Lungenkrebsforschung: Med Uni Graz untersucht Einfluss von Blutveränderungen
Lungenkrebs zählt weltweit zu den tödlichsten Krebserkrankungen. Oft wird er erst spät entdeckt – und obwohl sich die Behandlungsmöglichkeiten in der Onkologie verbessert haben, ist die Überlebensrate weiterhin gering. Warum manche Menschen eine erhöhte Krebsanfälligkeit haben oder weniger gut auf Therapien ansprechen, bleibt eine der großen offenen Fragen. Eine mögliche Antwort darauf kommt aus einem unerwarteten Bereich: dem Blut. Im europäischen Forschungsprojekt SARAH untersucht ein Team der Medizinischen Universität Graz den Zusammenhang zwischen genetischen Veränderungen im blutbildenden System, der sogenannten klonalen Hämatopoese, und der Entstehung von Lungenkrebs.
CHIP: Wenn Blut zur Risikoquelle wird
Mit dem Alter häufen sich Veränderungen im Erbgut blutbildender Stammzellen. Diese führen zur klonalen Hämatopoese von unbestimmtem Potenzial (CHIP), einer meist unbemerkten Veränderung im Blut, die das Risiko für Blutkrebs, aber auch für Tumoren wie Lungenkrebs erhöhen kann. Die Mechanismen dahinter sind noch weitgehend unklar, doch das internationale Forschungsteam verfolgt einen vielversprechenden Ansatz: „Wir vermuten, dass CHIP-veränderte Blutzellen entzündungsfördernde Botenstoffe produzieren, die das Tumorwachstum begünstigen oder Krebstherapien abschwächen“, erklärt Prof. Dr. Michael Dengler von der Klinischen Abteilung für Onkologie, der das Projekt seitens der Med Uni Graz leitet.

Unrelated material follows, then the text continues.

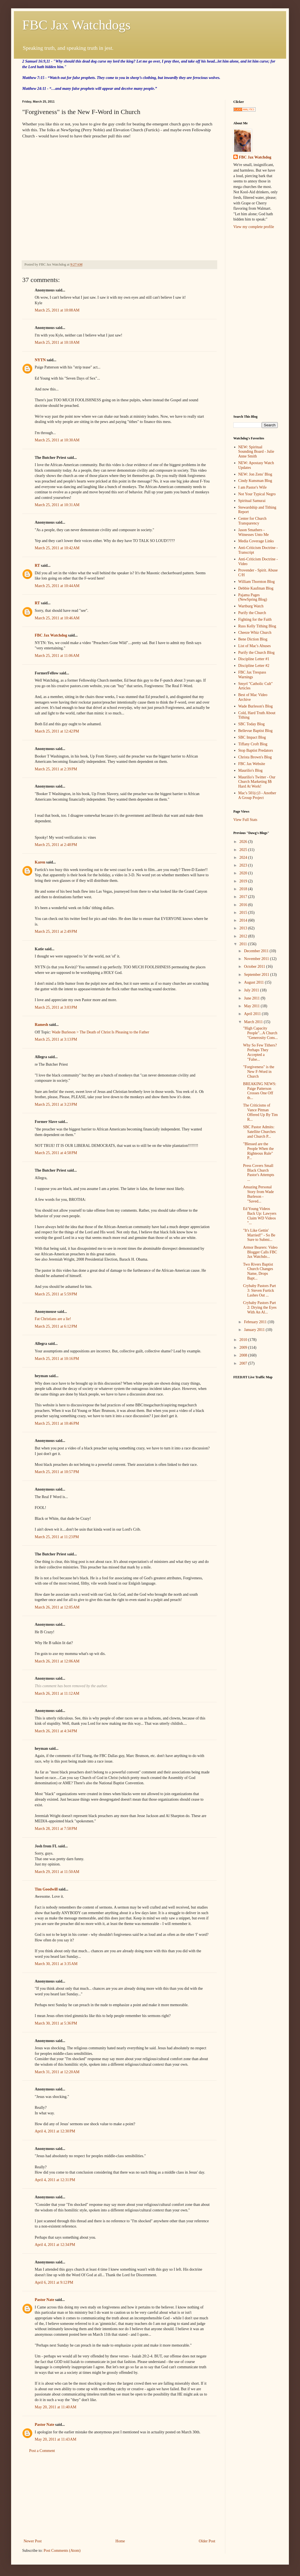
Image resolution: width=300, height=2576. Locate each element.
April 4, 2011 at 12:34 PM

Präzision, Translation, Innovation in der molekularen Onkologie
Im Rahmen von SARAH bringt die Med Uni Graz ihre Expertise in molekularer Onkologie und Tumorimmunologie ein. Aufbauend auf bestehenden Arbeiten zur Identifikation neuer molekularer Krebstreiber verfolgt das Team einen translationalen Ansatz:
Mithilfe von CRISPR-Cas9, einer biotechnologischen „Genschere“ zur gezielten Veränderung von DNA, und klinisch relevanten Krebsmodellen wird die Rolle von CHIP bei Lungenkrebs untersucht.

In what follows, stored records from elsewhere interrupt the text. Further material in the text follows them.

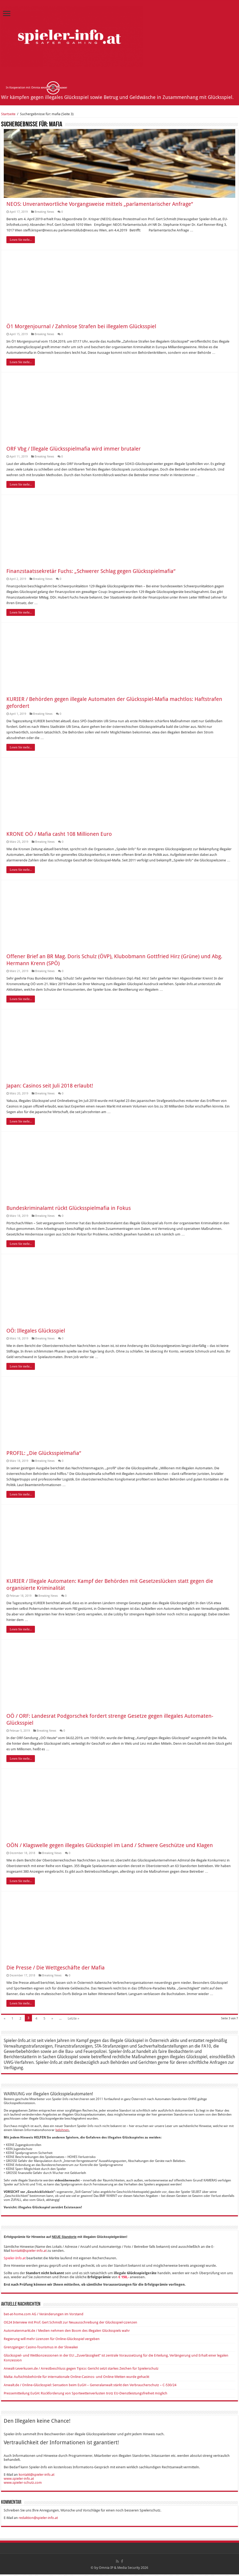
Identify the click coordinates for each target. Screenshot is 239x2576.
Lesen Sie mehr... (21, 241)
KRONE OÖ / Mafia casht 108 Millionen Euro (59, 835)
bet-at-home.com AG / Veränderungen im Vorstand (43, 2316)
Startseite (8, 114)
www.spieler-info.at (19, 2480)
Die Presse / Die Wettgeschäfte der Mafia (55, 1969)
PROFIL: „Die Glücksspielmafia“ (43, 1454)
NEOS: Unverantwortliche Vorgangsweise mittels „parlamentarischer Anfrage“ (99, 205)
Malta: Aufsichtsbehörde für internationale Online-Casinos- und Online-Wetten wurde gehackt (76, 2378)
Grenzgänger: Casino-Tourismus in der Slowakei (41, 2349)
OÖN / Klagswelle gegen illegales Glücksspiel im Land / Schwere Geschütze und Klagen (109, 1847)
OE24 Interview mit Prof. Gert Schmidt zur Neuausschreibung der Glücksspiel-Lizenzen (70, 2324)
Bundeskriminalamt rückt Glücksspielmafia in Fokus (68, 1209)
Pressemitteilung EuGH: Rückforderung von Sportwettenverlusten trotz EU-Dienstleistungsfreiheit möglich (85, 2395)
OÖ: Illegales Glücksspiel (35, 1332)
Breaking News (44, 213)
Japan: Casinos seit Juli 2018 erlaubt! (49, 1087)
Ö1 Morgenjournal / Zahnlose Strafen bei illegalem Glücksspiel (81, 328)
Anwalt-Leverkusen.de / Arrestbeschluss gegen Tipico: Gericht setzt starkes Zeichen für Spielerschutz (81, 2370)
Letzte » (73, 2020)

Parallel dazu werden Gewebeproben von Patient*innen analysiert, um die Ergebnisse in den klinischen Kontext zu übertragen.

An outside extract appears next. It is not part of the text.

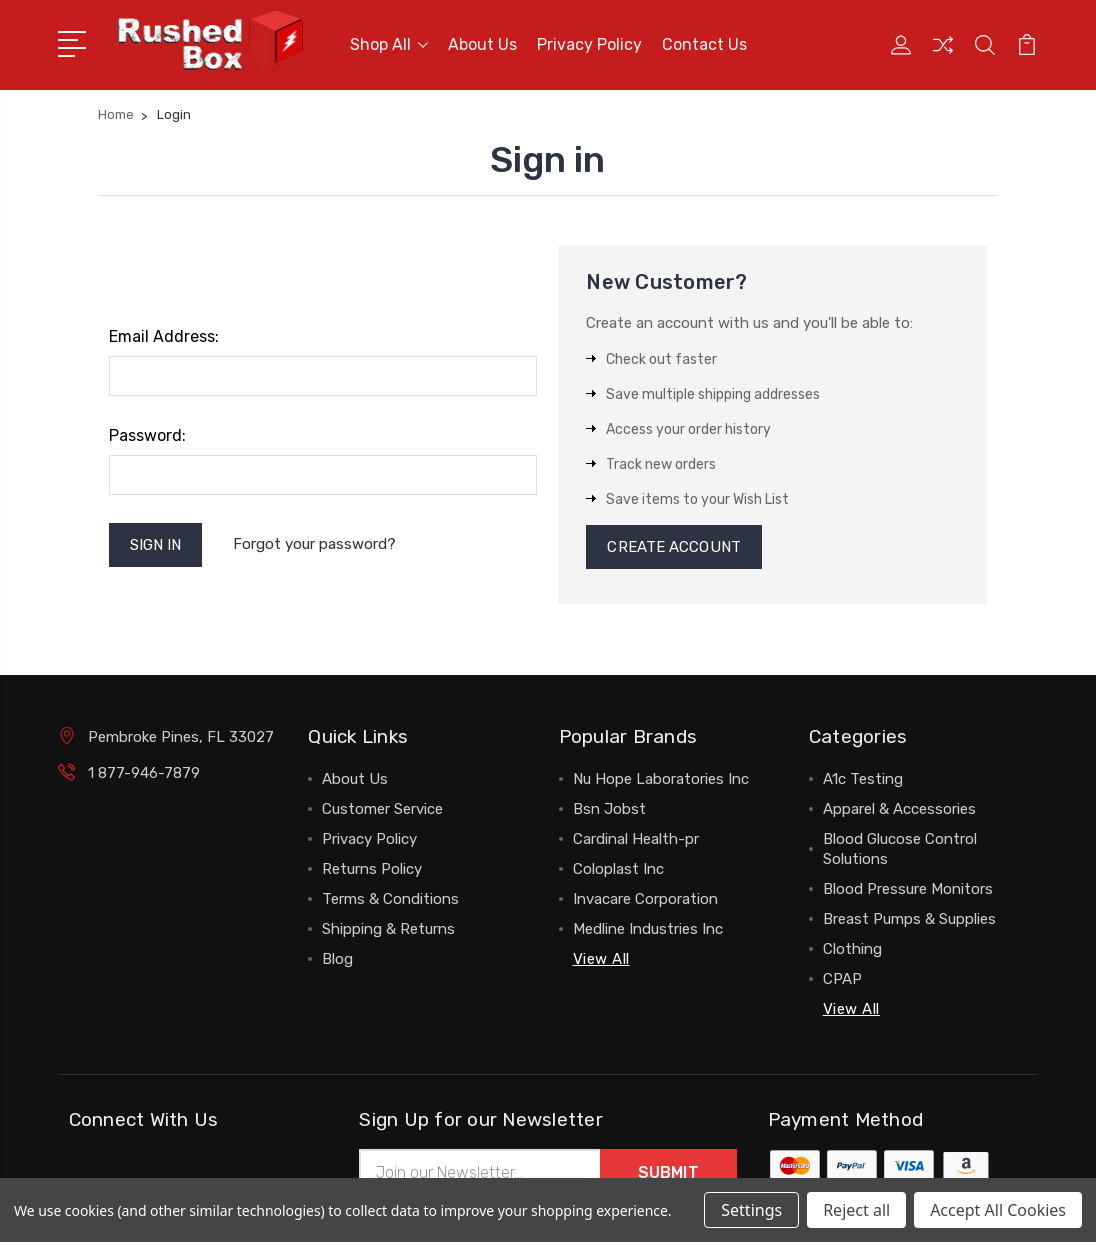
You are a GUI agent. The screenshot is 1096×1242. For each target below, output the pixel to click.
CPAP (842, 979)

Ziel ist es, neue therapeutische Ansätze zu etablieren, die gezielt gegen die durch CHIP verursachten Entzündungsprozesse wirken und zugleich bestehende Behandlungen verbessern.
„Unsere Forschung zeigt, dass nicht nur der Tumor selbst, sondern auch das blutbildende System Einfluss auf Krebs nehmen kann. Wenn wir besser verstehen, wie durch CHIP veränderte Blutzellen mit der Tumorumgebung interagieren, eröffnen sich neue Wege für personalisierte Behandlungsstrategien“, beschreibt Prof. Dengler.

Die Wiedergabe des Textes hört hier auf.